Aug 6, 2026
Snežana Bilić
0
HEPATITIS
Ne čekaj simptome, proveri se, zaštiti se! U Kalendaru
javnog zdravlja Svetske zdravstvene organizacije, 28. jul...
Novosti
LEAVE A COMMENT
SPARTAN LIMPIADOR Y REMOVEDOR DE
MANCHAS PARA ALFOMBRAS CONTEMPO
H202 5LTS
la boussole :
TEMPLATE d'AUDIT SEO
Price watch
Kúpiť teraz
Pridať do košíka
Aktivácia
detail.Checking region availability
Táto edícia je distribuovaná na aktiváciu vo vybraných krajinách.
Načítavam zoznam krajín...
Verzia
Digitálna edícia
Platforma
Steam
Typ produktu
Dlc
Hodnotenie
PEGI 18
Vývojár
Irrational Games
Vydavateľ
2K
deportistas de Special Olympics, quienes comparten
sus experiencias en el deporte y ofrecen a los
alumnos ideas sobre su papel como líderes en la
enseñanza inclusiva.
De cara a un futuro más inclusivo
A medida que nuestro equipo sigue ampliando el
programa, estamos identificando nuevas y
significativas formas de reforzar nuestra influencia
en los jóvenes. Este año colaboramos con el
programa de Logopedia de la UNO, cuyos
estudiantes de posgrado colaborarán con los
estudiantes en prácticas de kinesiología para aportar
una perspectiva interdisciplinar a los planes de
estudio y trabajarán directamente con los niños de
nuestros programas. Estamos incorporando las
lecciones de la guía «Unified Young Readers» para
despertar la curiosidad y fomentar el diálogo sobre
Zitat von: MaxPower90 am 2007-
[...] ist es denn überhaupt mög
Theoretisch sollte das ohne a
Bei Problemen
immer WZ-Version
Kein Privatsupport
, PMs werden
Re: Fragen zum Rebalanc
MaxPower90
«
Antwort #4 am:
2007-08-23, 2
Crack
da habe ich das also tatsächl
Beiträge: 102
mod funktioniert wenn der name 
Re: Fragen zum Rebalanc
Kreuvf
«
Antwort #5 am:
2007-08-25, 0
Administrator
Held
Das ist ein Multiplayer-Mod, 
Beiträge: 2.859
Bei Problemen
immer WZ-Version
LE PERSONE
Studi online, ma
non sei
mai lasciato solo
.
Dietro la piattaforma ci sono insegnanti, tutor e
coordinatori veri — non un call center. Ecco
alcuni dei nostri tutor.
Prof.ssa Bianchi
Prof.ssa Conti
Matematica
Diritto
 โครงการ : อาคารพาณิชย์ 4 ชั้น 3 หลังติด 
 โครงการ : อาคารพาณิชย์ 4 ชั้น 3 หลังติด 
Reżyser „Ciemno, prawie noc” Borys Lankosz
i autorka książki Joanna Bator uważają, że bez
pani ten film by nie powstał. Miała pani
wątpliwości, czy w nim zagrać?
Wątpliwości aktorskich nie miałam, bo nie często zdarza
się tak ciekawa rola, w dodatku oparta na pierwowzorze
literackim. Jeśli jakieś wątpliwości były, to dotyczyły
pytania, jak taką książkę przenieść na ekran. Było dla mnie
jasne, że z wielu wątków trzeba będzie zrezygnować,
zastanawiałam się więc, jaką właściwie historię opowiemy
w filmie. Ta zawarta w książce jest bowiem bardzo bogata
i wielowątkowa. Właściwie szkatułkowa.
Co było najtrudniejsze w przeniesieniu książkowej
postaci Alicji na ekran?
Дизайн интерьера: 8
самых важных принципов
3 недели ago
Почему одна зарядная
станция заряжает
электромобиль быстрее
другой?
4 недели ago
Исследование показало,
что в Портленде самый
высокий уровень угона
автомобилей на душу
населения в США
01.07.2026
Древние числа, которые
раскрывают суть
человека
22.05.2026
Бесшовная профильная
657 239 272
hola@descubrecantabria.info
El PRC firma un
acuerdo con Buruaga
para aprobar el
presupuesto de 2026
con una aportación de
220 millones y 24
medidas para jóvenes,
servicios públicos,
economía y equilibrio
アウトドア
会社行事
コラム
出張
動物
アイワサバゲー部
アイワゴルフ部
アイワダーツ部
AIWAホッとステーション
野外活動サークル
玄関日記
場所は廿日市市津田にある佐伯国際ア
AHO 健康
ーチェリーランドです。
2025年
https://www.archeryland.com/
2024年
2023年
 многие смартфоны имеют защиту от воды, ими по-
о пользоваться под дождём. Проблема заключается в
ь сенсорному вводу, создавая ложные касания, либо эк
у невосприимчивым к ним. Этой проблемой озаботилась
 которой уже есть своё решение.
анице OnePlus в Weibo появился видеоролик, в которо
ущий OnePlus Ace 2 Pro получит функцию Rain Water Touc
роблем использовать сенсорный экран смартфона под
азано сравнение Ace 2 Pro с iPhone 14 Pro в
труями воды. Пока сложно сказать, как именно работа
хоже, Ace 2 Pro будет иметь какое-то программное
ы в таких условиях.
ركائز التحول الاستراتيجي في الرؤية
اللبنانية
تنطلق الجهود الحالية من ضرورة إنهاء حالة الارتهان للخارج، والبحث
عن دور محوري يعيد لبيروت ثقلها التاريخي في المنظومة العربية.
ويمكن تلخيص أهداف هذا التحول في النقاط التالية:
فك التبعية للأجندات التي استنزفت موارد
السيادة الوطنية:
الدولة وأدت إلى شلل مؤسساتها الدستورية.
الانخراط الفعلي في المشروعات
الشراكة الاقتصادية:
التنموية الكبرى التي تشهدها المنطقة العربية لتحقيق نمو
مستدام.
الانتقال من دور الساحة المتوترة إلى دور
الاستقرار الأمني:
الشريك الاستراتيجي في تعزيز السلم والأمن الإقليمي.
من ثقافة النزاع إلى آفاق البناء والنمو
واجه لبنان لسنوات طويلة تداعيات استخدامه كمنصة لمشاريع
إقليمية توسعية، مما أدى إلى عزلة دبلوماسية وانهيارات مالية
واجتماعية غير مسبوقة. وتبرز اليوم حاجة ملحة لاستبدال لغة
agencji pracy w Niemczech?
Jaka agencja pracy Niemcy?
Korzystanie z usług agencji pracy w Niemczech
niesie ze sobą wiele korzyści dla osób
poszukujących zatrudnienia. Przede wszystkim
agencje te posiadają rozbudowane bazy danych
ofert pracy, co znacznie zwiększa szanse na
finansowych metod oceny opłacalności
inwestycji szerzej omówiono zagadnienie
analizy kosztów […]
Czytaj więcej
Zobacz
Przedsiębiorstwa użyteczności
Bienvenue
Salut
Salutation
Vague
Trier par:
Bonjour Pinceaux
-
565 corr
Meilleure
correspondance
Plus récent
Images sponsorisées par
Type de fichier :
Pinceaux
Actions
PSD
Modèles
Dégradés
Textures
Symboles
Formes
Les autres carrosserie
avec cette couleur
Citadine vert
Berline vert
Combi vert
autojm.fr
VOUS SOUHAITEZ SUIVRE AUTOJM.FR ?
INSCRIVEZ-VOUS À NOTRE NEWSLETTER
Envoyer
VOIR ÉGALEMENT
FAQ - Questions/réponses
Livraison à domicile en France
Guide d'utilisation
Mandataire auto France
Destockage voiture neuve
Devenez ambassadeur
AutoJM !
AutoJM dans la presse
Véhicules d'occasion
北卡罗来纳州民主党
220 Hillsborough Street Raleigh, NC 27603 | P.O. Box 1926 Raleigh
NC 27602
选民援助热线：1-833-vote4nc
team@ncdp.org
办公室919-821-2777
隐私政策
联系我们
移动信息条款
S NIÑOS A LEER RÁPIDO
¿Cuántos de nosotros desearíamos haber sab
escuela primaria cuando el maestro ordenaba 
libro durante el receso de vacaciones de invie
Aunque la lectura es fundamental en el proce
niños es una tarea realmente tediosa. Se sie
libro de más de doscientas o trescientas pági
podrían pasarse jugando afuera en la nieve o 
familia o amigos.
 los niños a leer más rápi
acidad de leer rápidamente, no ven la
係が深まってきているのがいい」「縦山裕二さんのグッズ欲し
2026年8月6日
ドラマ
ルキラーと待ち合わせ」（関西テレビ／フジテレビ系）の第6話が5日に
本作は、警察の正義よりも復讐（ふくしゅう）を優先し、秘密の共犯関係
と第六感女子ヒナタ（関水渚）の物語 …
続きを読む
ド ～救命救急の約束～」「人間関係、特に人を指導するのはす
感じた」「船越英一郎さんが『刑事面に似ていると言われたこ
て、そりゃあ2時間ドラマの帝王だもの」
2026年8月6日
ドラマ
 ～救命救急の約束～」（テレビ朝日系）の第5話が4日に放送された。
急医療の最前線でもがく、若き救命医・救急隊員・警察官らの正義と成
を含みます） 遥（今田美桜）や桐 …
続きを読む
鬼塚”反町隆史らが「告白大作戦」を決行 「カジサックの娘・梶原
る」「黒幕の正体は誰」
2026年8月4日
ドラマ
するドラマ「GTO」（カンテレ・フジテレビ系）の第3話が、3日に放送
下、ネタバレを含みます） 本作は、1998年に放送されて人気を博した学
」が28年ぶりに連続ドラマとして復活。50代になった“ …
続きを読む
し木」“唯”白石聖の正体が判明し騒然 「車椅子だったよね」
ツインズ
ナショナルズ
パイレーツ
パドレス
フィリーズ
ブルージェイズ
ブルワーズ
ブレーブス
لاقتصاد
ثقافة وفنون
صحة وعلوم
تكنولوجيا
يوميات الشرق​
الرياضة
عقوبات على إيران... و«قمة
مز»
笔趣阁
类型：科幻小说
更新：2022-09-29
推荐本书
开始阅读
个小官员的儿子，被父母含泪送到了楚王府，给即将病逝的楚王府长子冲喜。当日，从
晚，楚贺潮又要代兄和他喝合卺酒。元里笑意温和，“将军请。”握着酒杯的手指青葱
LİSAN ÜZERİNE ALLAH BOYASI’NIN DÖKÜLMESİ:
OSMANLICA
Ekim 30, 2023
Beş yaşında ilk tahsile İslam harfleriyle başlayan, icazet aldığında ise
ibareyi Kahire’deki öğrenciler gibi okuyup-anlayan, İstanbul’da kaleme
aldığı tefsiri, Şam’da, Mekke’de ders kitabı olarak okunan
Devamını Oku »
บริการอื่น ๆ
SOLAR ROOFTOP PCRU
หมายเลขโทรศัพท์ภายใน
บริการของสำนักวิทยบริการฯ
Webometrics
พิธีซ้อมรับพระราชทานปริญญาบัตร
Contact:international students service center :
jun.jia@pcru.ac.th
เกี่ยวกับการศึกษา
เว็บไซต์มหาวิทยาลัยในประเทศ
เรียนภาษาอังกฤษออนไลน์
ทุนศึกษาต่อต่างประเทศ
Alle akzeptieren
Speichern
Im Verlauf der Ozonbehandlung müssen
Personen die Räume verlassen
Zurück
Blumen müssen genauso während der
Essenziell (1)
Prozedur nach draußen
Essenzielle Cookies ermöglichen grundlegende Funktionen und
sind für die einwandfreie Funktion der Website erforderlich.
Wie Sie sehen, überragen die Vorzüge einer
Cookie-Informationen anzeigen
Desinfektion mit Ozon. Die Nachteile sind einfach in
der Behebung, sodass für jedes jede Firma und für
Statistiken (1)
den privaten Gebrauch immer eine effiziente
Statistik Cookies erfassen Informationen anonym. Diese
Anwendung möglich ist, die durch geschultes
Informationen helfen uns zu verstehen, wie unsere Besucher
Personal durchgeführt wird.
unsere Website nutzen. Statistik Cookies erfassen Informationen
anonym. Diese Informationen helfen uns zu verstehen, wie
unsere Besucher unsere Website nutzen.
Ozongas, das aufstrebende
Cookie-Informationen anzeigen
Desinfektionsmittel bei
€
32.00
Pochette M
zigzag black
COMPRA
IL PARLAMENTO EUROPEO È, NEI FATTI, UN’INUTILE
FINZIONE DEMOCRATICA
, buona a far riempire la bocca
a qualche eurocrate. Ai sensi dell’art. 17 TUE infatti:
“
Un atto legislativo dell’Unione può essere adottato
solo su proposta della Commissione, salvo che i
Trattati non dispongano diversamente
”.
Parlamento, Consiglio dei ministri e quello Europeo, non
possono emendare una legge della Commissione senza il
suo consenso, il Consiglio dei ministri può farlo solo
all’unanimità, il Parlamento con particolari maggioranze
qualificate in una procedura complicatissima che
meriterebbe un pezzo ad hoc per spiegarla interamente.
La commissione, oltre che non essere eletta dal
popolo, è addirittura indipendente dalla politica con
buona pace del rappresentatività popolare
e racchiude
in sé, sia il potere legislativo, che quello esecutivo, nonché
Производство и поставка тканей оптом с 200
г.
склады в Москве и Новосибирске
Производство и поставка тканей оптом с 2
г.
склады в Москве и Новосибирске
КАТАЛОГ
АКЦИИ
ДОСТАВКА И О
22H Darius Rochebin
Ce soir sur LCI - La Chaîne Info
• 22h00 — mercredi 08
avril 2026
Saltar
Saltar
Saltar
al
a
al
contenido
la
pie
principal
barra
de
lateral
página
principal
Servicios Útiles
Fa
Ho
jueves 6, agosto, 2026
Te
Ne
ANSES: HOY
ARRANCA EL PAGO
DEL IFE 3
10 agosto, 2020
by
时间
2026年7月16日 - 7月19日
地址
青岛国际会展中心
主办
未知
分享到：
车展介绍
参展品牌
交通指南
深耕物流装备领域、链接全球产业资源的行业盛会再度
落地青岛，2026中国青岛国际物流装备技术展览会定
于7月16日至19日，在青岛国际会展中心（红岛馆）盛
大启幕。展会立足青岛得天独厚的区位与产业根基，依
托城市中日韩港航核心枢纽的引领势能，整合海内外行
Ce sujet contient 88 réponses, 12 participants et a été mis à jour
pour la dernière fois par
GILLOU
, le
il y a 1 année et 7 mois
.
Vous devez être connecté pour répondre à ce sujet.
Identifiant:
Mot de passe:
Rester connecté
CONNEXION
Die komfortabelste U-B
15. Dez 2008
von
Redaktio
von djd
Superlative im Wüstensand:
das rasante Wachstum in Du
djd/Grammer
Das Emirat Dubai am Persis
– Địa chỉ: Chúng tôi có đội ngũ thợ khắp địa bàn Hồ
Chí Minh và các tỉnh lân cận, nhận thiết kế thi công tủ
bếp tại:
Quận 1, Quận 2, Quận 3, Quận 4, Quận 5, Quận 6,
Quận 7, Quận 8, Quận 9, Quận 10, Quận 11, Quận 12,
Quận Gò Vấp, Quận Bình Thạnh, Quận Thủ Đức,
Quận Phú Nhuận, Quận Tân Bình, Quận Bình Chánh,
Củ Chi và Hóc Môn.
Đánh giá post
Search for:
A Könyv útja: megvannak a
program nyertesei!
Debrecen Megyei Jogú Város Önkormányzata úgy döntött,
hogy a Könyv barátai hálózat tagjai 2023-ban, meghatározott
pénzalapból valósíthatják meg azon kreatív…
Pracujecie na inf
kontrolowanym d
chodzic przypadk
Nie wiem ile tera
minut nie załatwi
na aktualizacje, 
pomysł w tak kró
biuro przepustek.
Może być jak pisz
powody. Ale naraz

**********

**What to do:** Where the string "quello" occurs in the data, return the whole line.

**Task output:**
Parlamento, Consiglio dei ministri e quello Europeo, non
in sé, sia il potere legislativo, che quello esecutivo, nonché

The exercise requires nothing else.